I am writing from Chicago where I just attended Kevin Kumashiro's 6th International Conference on Teacher Education and Social Justice. At this event, Kevin introduced me to the TINA thesis--There is No Alternative--which has echoed through the halls of academe as a justification for budget cuts and furloughs. (Apparently Zygmunt Bauman helped to coin the term.) Now I don't know about you, but if I had a nickel for every time I heard, "There is no alternative," during the past couple of years, I could pack up my cinder-blocked office and retire. The resignation, hopelessness, and fear that result from the repeated utterance of this thesis is what I, with the help of my conference buds and therapist, want to take up here. During the first day of the conference, I was pleased when Bill Ayers proposed moving away from a politics of fear and defensiveness and toward a politics of hope and confidence. As he reminded us, the latter can help us to stop acting as if we are barricaded in a corner with no way out. Ayers's presentation brought to mind "the drama triangle" that I have used repeatedly in my personal relationships, teaching, and activism. More specifically, Ayers spoke of the trouble with viewing President Obama as our great savior. So long as we sit by and wait for him to transform U.S. society, we fail to get off our butts and do something. In the language of the triangle, we frame him as a rescuer and, in turn, ourselves as victims. Moreover, President Obama quickly becomes a perpetrator when he doesn't save the world all by himself and then howl at the moon. The triangle is a therapeutic device and a tool that I see as crucial to social activism and transformation: we must take responsibility for our own words and actions rather than blame some bogeyman or seek a savior.
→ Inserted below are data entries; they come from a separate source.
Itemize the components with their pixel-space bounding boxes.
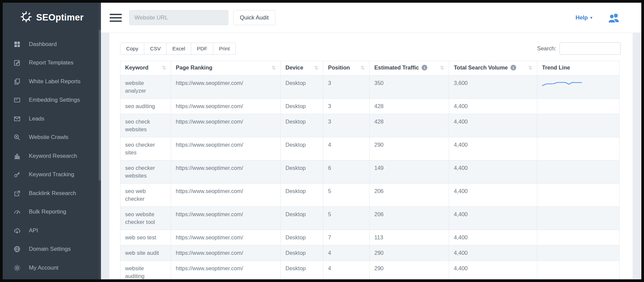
pdf-export-button[interactable]: PDF xyxy=(191,43,213,55)
sidebar-scrollbar[interactable] xyxy=(99,3,101,279)
table-row: seo web checkerhttps://www.seoptimer.com… xyxy=(120,184,620,207)
cell-page-ranking: https://www.seoptimer.com/ xyxy=(171,160,281,184)
page-scrollbar-track[interactable] xyxy=(633,33,641,279)
column-header-trend-line: Trend Line xyxy=(537,61,620,76)
sidebar-item-dashboard[interactable]: Dashboard xyxy=(3,35,101,54)
table-row: seo website checker toolhttps://www.seop… xyxy=(120,207,620,230)
cell-estimated-traffic: 290 xyxy=(370,137,449,160)
cell-device: Desktop xyxy=(281,76,323,99)
column-header-page-ranking[interactable]: Page Ranking⇅ xyxy=(171,61,281,76)
sidebar-item-bulk-reporting[interactable]: Bulk Reporting xyxy=(3,203,101,222)
sidebar-item-label: API xyxy=(29,227,38,234)
sidebar-item-label: Dashboard xyxy=(29,41,57,48)
sidebar-item-backlink-research[interactable]: Backlink Research xyxy=(3,184,101,203)
sidebar-item-report-templates[interactable]: Report Templates xyxy=(3,54,101,73)
keyword-rankings-table: Keyword⇅Page Ranking⇅Device⇅Position⇅Est… xyxy=(120,61,620,279)
column-label: Estimated Traffic xyxy=(374,64,419,71)
cell-device: Desktop xyxy=(281,160,323,184)
column-header-device[interactable]: Device⇅ xyxy=(281,61,323,76)
bulk-reporting-icon xyxy=(13,208,21,216)
cell-keyword: seo checker sites xyxy=(120,137,171,160)
cell-device: Desktop xyxy=(281,184,323,207)
app-window: SEOptimer DashboardReport TemplatesWhite… xyxy=(0,0,644,282)
cell-device: Desktop xyxy=(281,207,323,230)
cell-estimated-traffic: 149 xyxy=(370,160,449,184)
dashboard-icon xyxy=(13,41,21,48)
export-button-group: CopyCSVExcelPDFPrint xyxy=(120,43,236,55)
sidebar-item-label: Embedding Settings xyxy=(29,97,80,103)
sidebar-item-my-account[interactable]: My Account xyxy=(3,258,101,277)
cell-device: Desktop xyxy=(281,137,323,160)
sidebar-item-leads[interactable]: Leads xyxy=(3,109,101,128)
info-icon[interactable]: i xyxy=(422,65,427,70)
cell-total-search-volume: 4,400 xyxy=(449,184,537,207)
column-header-position[interactable]: Position⇅ xyxy=(323,61,370,76)
table-search-input[interactable] xyxy=(559,42,621,55)
cell-device: Desktop xyxy=(281,245,323,261)
keyword-tracking-icon xyxy=(13,171,21,178)
cell-total-search-volume: 4,400 xyxy=(449,245,537,261)
cell-estimated-traffic: 428 xyxy=(370,99,449,114)
cell-position: 5 xyxy=(323,184,370,207)
info-icon[interactable]: i xyxy=(511,65,516,70)
sidebar-item-api[interactable]: API xyxy=(3,221,101,240)
cell-total-search-volume: 4,400 xyxy=(449,261,537,280)
column-label: Page Ranking xyxy=(176,64,212,71)
sidebar-item-keyword-tracking[interactable]: Keyword Tracking xyxy=(3,166,101,184)
cell-estimated-traffic: 428 xyxy=(370,114,449,137)
sidebar-item-white-label-reports[interactable]: White Label Reports xyxy=(3,72,101,91)
copy-export-button[interactable]: Copy xyxy=(120,43,144,55)
sort-icon: ⇅ xyxy=(159,65,166,71)
my-account-icon xyxy=(13,264,21,272)
cell-position: 4 xyxy=(323,245,370,261)
cell-position: 3 xyxy=(323,76,370,99)
sort-icon: ⇅ xyxy=(437,65,444,71)
sidebar-item-label: Leads xyxy=(29,115,44,122)
menu-toggle-icon[interactable] xyxy=(110,13,122,22)
website-url-input[interactable] xyxy=(129,10,228,25)
sidebar-scrollbar-thumb[interactable] xyxy=(99,30,101,181)
cell-keyword: website analyzer xyxy=(120,76,171,99)
cell-device: Desktop xyxy=(281,114,323,137)
api-icon xyxy=(13,227,21,234)
cell-keyword: seo website checker tool xyxy=(120,207,171,230)
cell-trend-line xyxy=(537,137,620,160)
cell-estimated-traffic: 350 xyxy=(370,76,449,99)
cell-page-ranking: https://www.seoptimer.com/ xyxy=(171,114,281,137)
cell-estimated-traffic: 290 xyxy=(370,245,449,261)
help-dropdown[interactable]: Help ▾ xyxy=(576,14,592,21)
cell-keyword: web site audit xyxy=(120,245,171,261)
cell-trend-line xyxy=(537,230,620,245)
sidebar-item-domain-settings[interactable]: Domain Settings xyxy=(3,240,101,259)
sidebar-item-label: Backlink Research xyxy=(29,190,76,197)
column-header-estimated-traffic[interactable]: Estimated Traffici⇅ xyxy=(370,61,449,76)
sidebar-item-label: My Account xyxy=(29,265,58,271)
csv-export-button[interactable]: CSV xyxy=(144,43,167,55)
brand-logo[interactable]: SEOptimer xyxy=(3,3,101,32)
sidebar-item-keyword-research[interactable]: Keyword Research xyxy=(3,147,101,166)
column-header-total-search-volume[interactable]: Total Search Volumei⇅ xyxy=(449,61,537,76)
print-export-button[interactable]: Print xyxy=(213,43,236,55)
cell-estimated-traffic: 113 xyxy=(370,230,449,245)
seoptimer-gear-icon xyxy=(20,11,32,24)
cell-trend-line xyxy=(537,245,620,261)
help-label: Help xyxy=(576,14,588,21)
excel-export-button[interactable]: Excel xyxy=(166,43,191,55)
account-users-icon[interactable] xyxy=(607,12,621,23)
cell-total-search-volume: 4,400 xyxy=(449,207,537,230)
cell-page-ranking: https://www.seoptimer.com/ xyxy=(171,99,281,114)
sidebar-item-label: White Label Reports xyxy=(29,78,80,85)
sidebar-item-embedding-settings[interactable]: Embedding Settings xyxy=(3,91,101,110)
cell-estimated-traffic: 290 xyxy=(370,261,449,280)
keyword-research-icon xyxy=(13,152,21,160)
cell-position: 3 xyxy=(323,114,370,137)
sidebar: SEOptimer DashboardReport TemplatesWhite… xyxy=(3,3,101,279)
backlink-research-icon xyxy=(13,190,21,197)
sidebar-item-label: Domain Settings xyxy=(29,246,71,252)
quick-audit-button[interactable]: Quick Audit xyxy=(233,10,275,25)
search-label: Search: xyxy=(537,45,556,52)
cell-position: 6 xyxy=(323,160,370,184)
cell-trend-line xyxy=(537,207,620,230)
column-header-keyword[interactable]: Keyword⇅ xyxy=(120,61,171,76)
sidebar-item-website-crawls[interactable]: Website Crawls xyxy=(3,128,101,147)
This notion of responsibility-taking (I prefer response-ability-taking) does not mean that the struggle for a different reality is an individual one. In fact, I have been reading Charles Payne's So Much Reform, So Little Change: The Persistence of Failure in Urban Schools, and repeatedly find similarities between the failing urban schools that Payne describes and my own higher education institution. To cite two examples: Payne notes that the "denizens of demoralized social spaces do what they have to do but without much heart or hope." Check (particularly in faculty meetings). In a section entitled "Leading with the Negative," he adds, "The weak social webbing of bottom-tier schools [and my institution]...degrades the human resources already there." Check. As he explains (because his words are so right on), "the inability to learn from experience has to do with the lack of time for shared reflection and pooling of information, but even if there were more time, distrustful people have difficulty learning from one another."
With these illustrations, I mean to demonstrate that dysfunction and demoralization are neither figments of our imagination nor individual experiences. We are dealing with powerful, systemic forces that--due to their insidious pervasiveness--can easily appropriate us. However, if we wholeheartedly embrace the TINA thesis in response to these alienating conditions, we have leaped onto the drama triangle where chaos and divisiveness reign. In sum, I am leaving Chicago tomorrow excited about the groundswell of we-will-find-alternatives-to-this-madness energy that I experienced at this conference. We are moving. Let's hope we can continue to connect in ways that defy the "warped character of social relationships" that Payne found in many inner-city schools and, instead, contribute to the building of robust, democratic, equitable forms of public education.